Big Data Comes To Campus
Very interesting article in the New York Times about the use of “big data” collected on students as they engage in online learning:
“Thousands of Arizona State University students now take math courses through a system that mines performance and behavioral data, building a profile on each user and delivering recommendations about what learning activity they should do next. The system, created by the start-up company Knewton, has given the university a fresh way of addressing the continuous problem of students being unprepared for college math. But it also offers a glimpse into what many more students will experience as teaching increasingly shifts from textbooks and lectures that feed the same structure of information to a class of 300, regardless of individual expertise, to machines that study their users’ learning patterns and adapt to them.

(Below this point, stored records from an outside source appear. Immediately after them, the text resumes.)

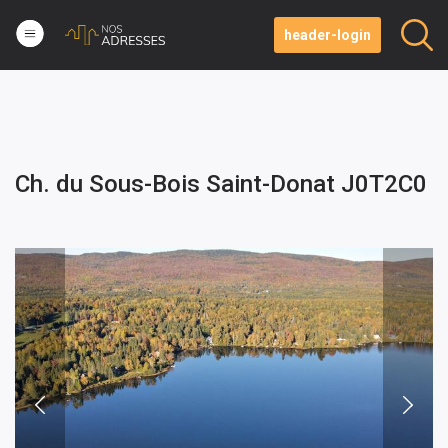
header-login
Ch. du Sous-Bois Saint-Donat J0T2C0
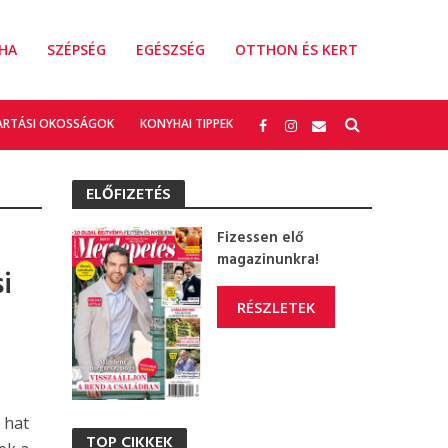
HA
SZÉPSÉG
EGÉSZSÉG
OTTHON ÉS KERT
ARTÁSI OKOSSÁGOK
KONYHAI TIPPEK
ELŐFIZETÉS
Fizessen elő
magazinunkra!
i
RÉSZLETEK
 hat
TOP CIKKEK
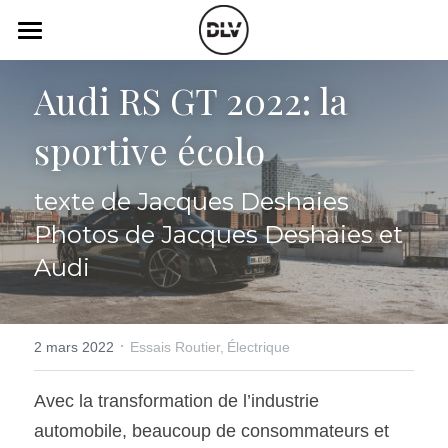
×
LES CATÉGORIES DE LA BOUTIQUE
Catégories
Audi RS GT 2022: la 
Toutes les catégories
Vidéo
Actualité Auto
sportive écolo
Électrique
Podcast
texte de Jacques Deshaies
Histoire de chars
Radio FM
Photos de Jacques Deshaies et 
Art Automobile
Télé RDS
Audi
Essais Routier
Simulateur
Opinion
·
2 mars 2022
Essais Routier,
Électrique
Assurance
Rechercher
Avec la transformation de l’industrie 
automobile, beaucoup de consommateurs et 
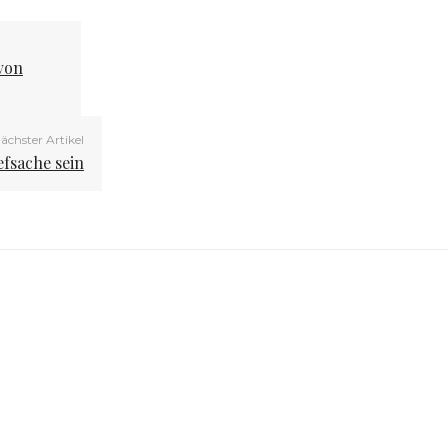
von
ächster Artikel
efsache sein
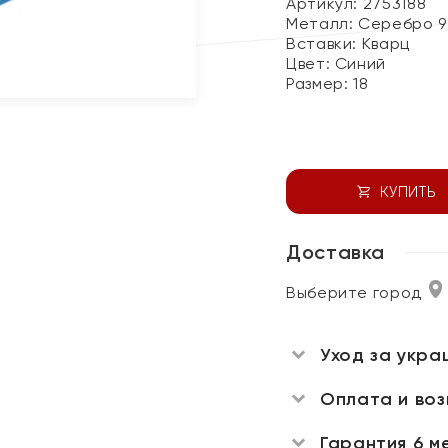
Артикул: 2753188
Металл:
Серебро 9
Вставки:
Кварц
Цвет:
Синий
Размер:
18
КУПИТЬ
Доставка
Выберите город
Уход за укра
Оплата и во
Гарантия 6 м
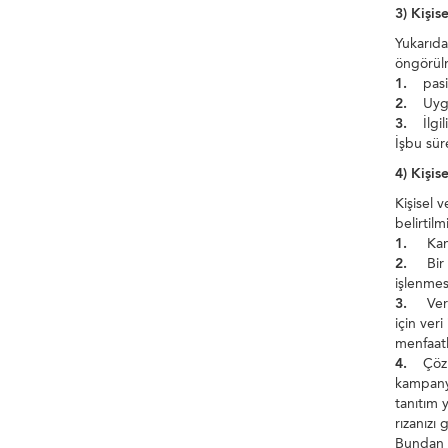
3) Kişis
Yukarıda
öngörülm
1.
pasifi
2.
Uygul
3.
İlgil
İşbu sür
4) Kişis
Kişisel 
belirtilm
1.
Kanun
2.
Bir sö
işlenmes
3.
Veri s
için ver
menfaatl
4.
Çözüm 
kampanya
tanıtım 
rızanızı
Bundan s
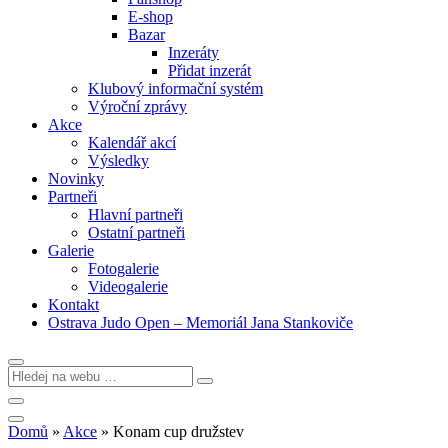
E-shop
Bazar
Inzeráty
Přidat inzerát
Klubový informační systém
Výroční zprávy
Akce
Kalendář akcí
Výsledky
Novinky
Partneři
Hlavní partneři
Ostatní partneři
Galerie
Fotogalerie
Videogalerie
Kontakt
Ostrava Judo Open – Memoriál Jana Stankoviče
Domů
»
Akce
»
Konam cup družstev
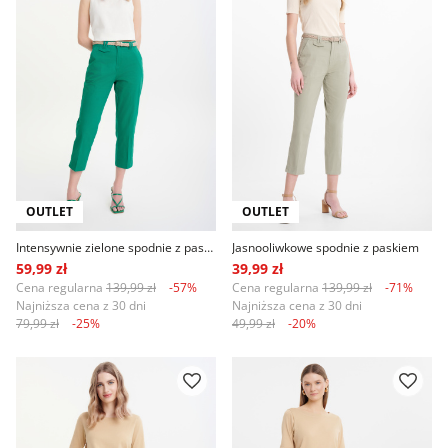
OUTLET
OUTLET
Intensywnie zielone spodnie z paskiem
Jasnooliwkowe spodnie z paskiem
59,99 zł
39,99 zł
Cena regularna
139,99 zł
-57%
Cena regularna
139,99 zł
-71%
Najniższa cena z 30 dni
Najniższa cena z 30 dni
79,99 zł
-25%
49,99 zł
-20%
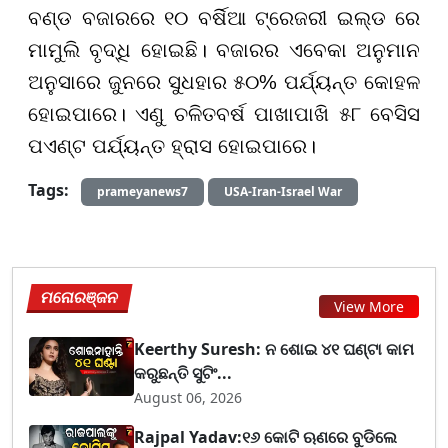
ବଣ୍ଡ ବଜାରରେ ୧୦ ବର୍ଷିଆ ଟ୍ରେଜରୀ ଇଲ୍ଡ ରେ
ମାମୁଲି ବୃଦ୍ଧି ହୋଇଛି। ବଜାରର ଏବେକା ଅନୁମାନ
ଅନୁସାରେ ଜୁନରେ ସୁଧହାର ୫୦% ପର୍ଯ୍ୟନ୍ତ କୋହଳ
ହୋଇପାରେ। ଏଣୁ ଚଳିତବର୍ଷ ପାଖାପାଖି ୫୮ ବେସିସ
ପଏଣ୍ଟ ପର୍ଯ୍ୟନ୍ତ ହ୍ରାସ ହୋଇପାରେ।
Tags:
prameyanews7
USA-Iran-Israel War
ମନୋରଞ୍ଜନ
View More
Keerthy Suresh: ନ ଶୋଇ ୪୧ ଘଣ୍ଟା କାମ
କରୁଛନ୍ତି ସୁଟିଂ...
August 06, 2026
Rajpal Yadav:୧୬ କୋଟି ଋଣରେ ବୁଡିଲେ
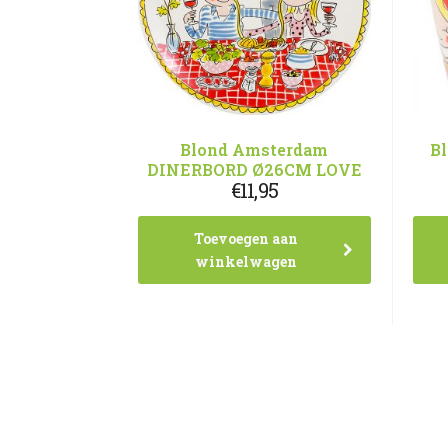
Blond Amsterdam
B
DINERBORD Ø26CM LOVE
€
11,95
Toevoegen aan
winkelwagen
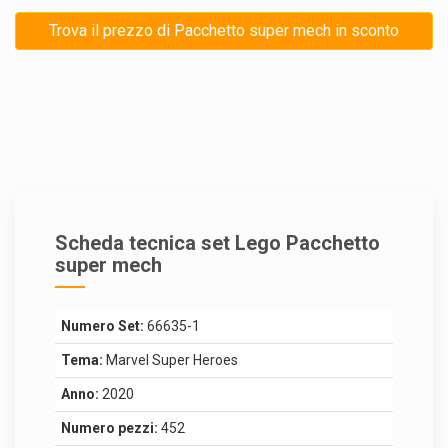
Trova il prezzo di Pacchetto super mech in sconto
Scheda tecnica set Lego Pacchetto
super mech
Numero Set:
66635-1
Tema:
Marvel Super Heroes
Anno:
2020
Numero pezzi:
452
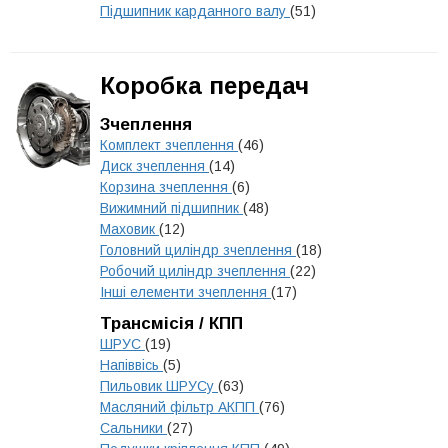
Підшипник карданного валу
(51)
Коробка передач
Зчеплення
Комплект зчеплення
(46)
Диск зчеплення
(14)
Корзина зчеплення
(6)
Вижимний підшипник
(48)
Маховик
(12)
Головний циліндр зчеплення
(18)
Робочий циліндр зчеплення
(22)
Інші елементи зчеплення
(17)
Трансмісія / КПП
ШРУС
(19)
Напіввісь
(5)
Пильовик ШРУСу
(63)
Масляний фільтр АКПП
(76)
Сальники
(27)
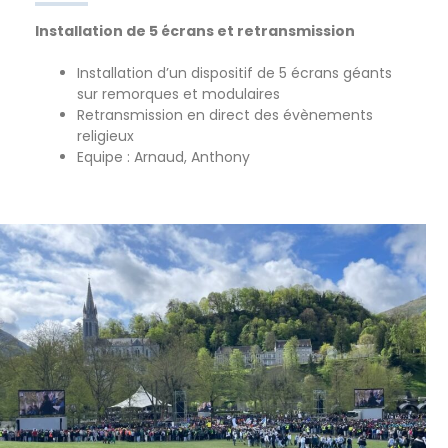
Installation de 5 écrans et retransmission
Installation d’un dispositif de 5 écrans géants
sur remorques et modulaires
Retransmission en direct des évènements
religieux
Equipe : Arnaud, Anthony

That excites some educators. George Siemens, a data-mining expert at the Canadian distance-learning university Athabasca, calls the traditional approach an inefficient model ‘that generates a fair degree of dropouts.’
Knewton dismantles that model. [Freshman Katye Allisone's] 8:35 a.m. class is not a lecture. Although students are supposed to show up at a fixed time, and an instructor is there to work with them, the action is on screen. Knewton allows Ms. Allisone to skip past some concepts she gets, like factors and multiples. When she struggles with inverting linear functions, the software provides more online tutoring. Two students who complete the same lesson might see different recommendations as to what to do next, based on their proficiency.
As the company develops and works with more data and content — major universities like University of Nevada, Las Vegas, are adopting its technology, as is the publishing giant Pearson — it will tailor instruction more finely. What time of day does a student best learn math? What materials and delivery styles most engage the student? Say you have the same concept explained in a video, in a textbook-like format and in Socratic steps. Knewton will associate a student’s ‘engagement metrics’ with those styles and use that to help determine the next step.
But what sounds flashy may be based, at least in part, on flawed assumptions, warns Richard E. Clark, professor of educational psychology and technology at the University of Southern California. He says there is no evidence that there are ‘visual’ learners who benefit from video over text, as Knewton implies. Studies, he says, have shown that ‘learning styles’ are not effective for shaping instruction.
The broader problem with data mining, as Mr. Clark sees it, is that it is seldom done right. Data analysts often make ‘questionable assumptions’ about the meaning of keystrokes, he says. They assume students who are spending the most time on some learning material are most interested in that content, for example. ‘That assumption may be true when people choose to watch Netflix movies but is not at all the case in many university courses where few choices are available,’ Mr. Clark says.” Read more here.
I appreciate the note of caution sounded by Clark. Given the rapidly advancing pace of technology and the tightening of university budgets, I have no doubt that this is the way higher education is headed. But we don’t have to accept it without reservation—we need to apply a healthy dose of skepticism and critical analysis.